As described in our prior LawFlash, the US Securities and Exchange Commission (SEC) recently voted to propose an interpretation of the standard of conduct for investment advisers under the Investment Advisers Act of 1940 (Advisers Act).[1] The proposed interpretation is part of a package of proposed rulemaking and interpretative guidance on the standards of conduct for broker-dealers and investment advisers.[2] Rather than adopt a uniform standard of conduct that would apply equally to investment advisers and broker-dealers when providing advice to retail investors, the SEC retained two standards in recognition of the differences in the types of relationships that broker-dealers and investment advisers have with their clients and different models for providing advice. The SEC proposed a new best interest standard for broker-dealers (Regulation Best Interest) and separately proposed this interpretation, which seeks to “reaffirm” and “clarify” certain aspects of the fiduciary duty an investment adviser owes to its clients.

The SEC’s proposed interpretation raises many questions about the ongoing applicability of longstanding interpretations of an investment adviser’s fiduciary duty under Section 206(1) and (2) of the Advisers Act.
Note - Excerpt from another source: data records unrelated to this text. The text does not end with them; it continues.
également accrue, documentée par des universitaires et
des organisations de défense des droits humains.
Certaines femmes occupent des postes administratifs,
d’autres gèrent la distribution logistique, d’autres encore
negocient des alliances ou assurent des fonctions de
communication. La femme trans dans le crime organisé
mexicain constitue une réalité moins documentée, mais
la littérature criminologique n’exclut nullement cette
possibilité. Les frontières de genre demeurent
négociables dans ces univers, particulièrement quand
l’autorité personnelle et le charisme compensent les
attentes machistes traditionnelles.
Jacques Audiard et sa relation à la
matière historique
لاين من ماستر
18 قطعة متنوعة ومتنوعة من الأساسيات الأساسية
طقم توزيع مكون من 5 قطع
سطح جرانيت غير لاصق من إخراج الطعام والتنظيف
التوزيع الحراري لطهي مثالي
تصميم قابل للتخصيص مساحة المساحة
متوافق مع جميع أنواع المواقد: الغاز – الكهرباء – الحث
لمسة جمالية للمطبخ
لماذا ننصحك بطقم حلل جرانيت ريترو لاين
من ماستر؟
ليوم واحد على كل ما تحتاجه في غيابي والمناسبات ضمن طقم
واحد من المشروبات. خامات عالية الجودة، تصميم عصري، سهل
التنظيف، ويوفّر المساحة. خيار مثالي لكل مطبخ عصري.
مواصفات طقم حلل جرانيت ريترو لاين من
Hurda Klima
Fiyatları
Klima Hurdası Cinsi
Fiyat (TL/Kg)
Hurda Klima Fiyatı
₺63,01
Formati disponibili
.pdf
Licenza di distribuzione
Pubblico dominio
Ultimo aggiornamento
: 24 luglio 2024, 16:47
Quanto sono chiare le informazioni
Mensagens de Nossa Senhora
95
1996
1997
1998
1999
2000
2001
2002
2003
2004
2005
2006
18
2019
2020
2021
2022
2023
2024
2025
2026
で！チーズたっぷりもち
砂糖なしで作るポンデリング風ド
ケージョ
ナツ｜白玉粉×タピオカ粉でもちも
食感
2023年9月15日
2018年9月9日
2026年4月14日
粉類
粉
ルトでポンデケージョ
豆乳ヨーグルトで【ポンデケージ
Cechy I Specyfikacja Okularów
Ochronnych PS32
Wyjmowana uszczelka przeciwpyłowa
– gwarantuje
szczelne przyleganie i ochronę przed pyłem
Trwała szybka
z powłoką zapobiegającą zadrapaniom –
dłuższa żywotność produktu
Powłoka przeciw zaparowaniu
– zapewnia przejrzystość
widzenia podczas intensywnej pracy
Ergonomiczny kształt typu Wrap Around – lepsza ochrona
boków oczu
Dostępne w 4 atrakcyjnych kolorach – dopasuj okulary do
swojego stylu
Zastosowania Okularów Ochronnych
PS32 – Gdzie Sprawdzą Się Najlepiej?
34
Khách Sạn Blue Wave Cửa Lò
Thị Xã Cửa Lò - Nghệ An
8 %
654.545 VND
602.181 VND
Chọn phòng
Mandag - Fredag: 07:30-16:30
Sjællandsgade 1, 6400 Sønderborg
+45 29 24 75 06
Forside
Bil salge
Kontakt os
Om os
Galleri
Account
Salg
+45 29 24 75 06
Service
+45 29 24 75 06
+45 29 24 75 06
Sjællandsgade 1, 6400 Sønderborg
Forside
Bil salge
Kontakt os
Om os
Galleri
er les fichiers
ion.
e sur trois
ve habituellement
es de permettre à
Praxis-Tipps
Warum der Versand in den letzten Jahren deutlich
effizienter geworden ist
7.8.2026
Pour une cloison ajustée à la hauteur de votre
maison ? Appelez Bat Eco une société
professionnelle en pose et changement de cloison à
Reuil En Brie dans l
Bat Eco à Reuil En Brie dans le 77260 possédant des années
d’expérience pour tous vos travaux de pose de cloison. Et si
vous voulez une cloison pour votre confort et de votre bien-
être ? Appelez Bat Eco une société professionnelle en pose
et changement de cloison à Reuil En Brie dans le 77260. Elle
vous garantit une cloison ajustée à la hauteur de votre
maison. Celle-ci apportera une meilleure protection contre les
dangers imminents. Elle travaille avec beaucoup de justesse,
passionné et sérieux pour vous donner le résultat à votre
Some of the key questions raised by the proposed interpretation include:

  • Does the SEC’s interpretation of Section 206(1) and (2) remain grounded in common law concepts of fraud, or is the SEC seeking to define fraud more broadly – which the SEC can do by rule under Section 206(4)?
  • Under the common law, an adviser’s obligation to act in the client’s best interest is part of the duty of loyalty – is the SEC establishing new obligations for investment advisers by creating an overarching obligation to act in the client’s best interest (separate and apart from the duty of loyalty) or by interpreting the duty of care as also including a best interest obligation?
  • What is the impact on longstanding principles under the Advisers Act and common law that the scope of an investment adviser’s fiduciary duties depends on the extent of the adviser’s authority and the client’s reliance on the adviser?
  • Are there instances in which disclosure alone is not enough to satisfy the duty of loyalty? If so, what types of conflicts cannot be addressed through disclosure and must be avoided?
  • Are the SEC’s statements about the need for specificity in conflict disclosure and the use of “may-based” disclosure supported under the common law?
  • Does the proposed interpretation create an obligation for investment advisers to collect specific information and implement practices similar to the “know-your-customer” and suitability requirements applicable to broker-dealers?

In addition to the proposed interpretation, the SEC has also requested comments on whether to require investment advisers to satisfy federal licensing and continuing education requirements, provide account statements to clients, and meet financial responsibility requirements. Below we summarize the Staff’s proposed interpretation, and provide our observations on the practical implications. We also highlight areas where investment advisers would benefit from additional clarity from the SEC, both as to how this interpretation impacts existing practices and how it compares to the proposed standard of conduct for broker-dealers under Regulation Best Interest.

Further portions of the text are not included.